─── Material for this exercise
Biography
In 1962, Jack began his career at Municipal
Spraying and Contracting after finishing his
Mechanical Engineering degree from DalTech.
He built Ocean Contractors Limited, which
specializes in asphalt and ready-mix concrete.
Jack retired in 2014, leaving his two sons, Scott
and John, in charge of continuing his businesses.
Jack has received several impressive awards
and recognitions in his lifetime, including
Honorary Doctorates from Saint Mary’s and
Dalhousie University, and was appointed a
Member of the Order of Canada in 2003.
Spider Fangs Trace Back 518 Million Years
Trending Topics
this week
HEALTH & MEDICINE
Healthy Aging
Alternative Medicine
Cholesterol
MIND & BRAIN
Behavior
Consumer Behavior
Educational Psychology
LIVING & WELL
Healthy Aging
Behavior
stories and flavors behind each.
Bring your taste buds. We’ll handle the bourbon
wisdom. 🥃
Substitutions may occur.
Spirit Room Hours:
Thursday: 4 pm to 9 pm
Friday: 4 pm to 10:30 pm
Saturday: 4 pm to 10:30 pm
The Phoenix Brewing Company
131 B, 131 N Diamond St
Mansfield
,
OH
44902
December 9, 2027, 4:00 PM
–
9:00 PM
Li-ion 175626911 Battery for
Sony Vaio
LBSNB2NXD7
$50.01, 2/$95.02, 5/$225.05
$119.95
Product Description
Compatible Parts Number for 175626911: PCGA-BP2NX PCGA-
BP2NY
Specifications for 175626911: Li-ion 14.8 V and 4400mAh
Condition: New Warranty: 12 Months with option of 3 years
──────
### Exercise
Gather from the entries above all lines that include the string "Jack".

### Solution
In 1962, Jack began his career at Municipal
Jack retired in 2014, leaving his two sons, Scott
Jack has received several impressive awards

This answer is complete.